--- EXERCISE MATERIAL ---

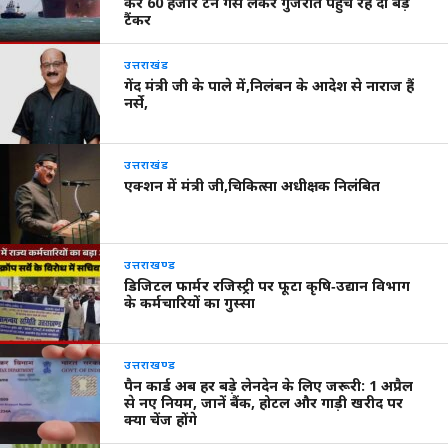
कर 60 हजार टन गैस लेकर गुजरात पहुँच रहे दो बड़े
टैंकर
उत्तराखंड
गेंद मंत्री जी के पाले में,निलंबन के आदेश से नाराज हैं
नर्से,
उत्तराखंड
एक्शन में मंत्री जी,चिकित्सा अधीक्षक निलंबित
उत्तराखण्ड
डिजिटल फार्मर रजिस्ट्री पर फूटा कृषि‑उद्यान विभाग
के कर्मचारियों का गुस्सा
उत्तराखण्ड
पैन कार्ड अब हर बड़े लेनदेन के लिए जरूरी: 1 अप्रैल
से नए नियम, जानें बैंक, होटल और गाड़ी खरीद पर
क्या चेंज होंगे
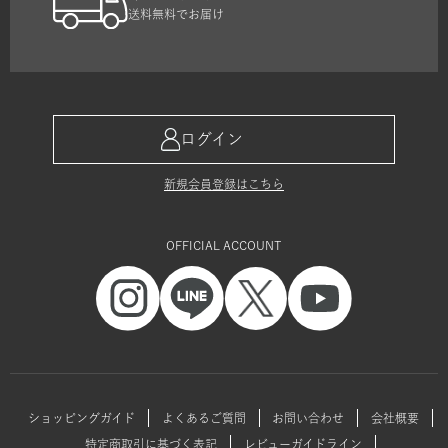
送料無料でお届け
ログイン
新規会員登録はこちら
OFFICIAL ACCOUNT
ショッピングガイド
よくあるご質問
お問い合わせ
会社概要
特定商取引に基づく表記
レビューガイドライン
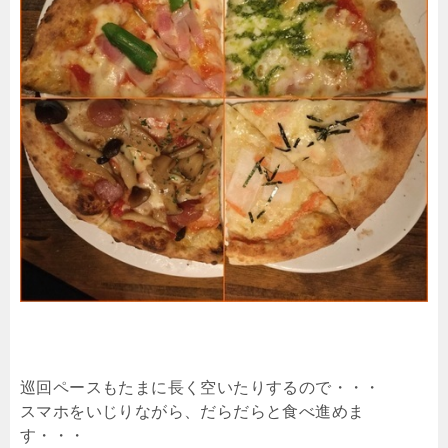
巡回ペースもたまに長く空いたりするので・・・
スマホをいじりながら、だらだらと食べ進めま
す・・・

---

REQUIREMENT:
Up to and including the line containing "特定商取引に基づく表記", quote each line of the entries above from the very first, please, exactly and without images.

WRITTEN RESPONSE:
कर 60 हजार टन गैस लेकर गुजरात पहुँच रहे दो बड़े
टैंकर
उत्तराखंड
गेंद मंत्री जी के पाले में,निलंबन के आदेश से नाराज हैं
नर्से,
उत्तराखंड
एक्शन में मंत्री जी,चिकित्सा अधीक्षक निलंबित
उत्तराखण्ड
डिजिटल फार्मर रजिस्ट्री पर फूटा कृषि‑उद्यान विभाग
के कर्मचारियों का गुस्सा
उत्तराखण्ड
पैन कार्ड अब हर बड़े लेनदेन के लिए जरूरी: 1 अप्रैल
से नए नियम, जानें बैंक, होटल और गाड़ी खरीद पर
क्या चेंज होंगे
送料無料でお届け
ログイン
新規会員登録はこちら
OFFICIAL ACCOUNT
ショッピングガイド
よくあるご質問
お問い合わせ
会社概要
特定商取引に基づく表記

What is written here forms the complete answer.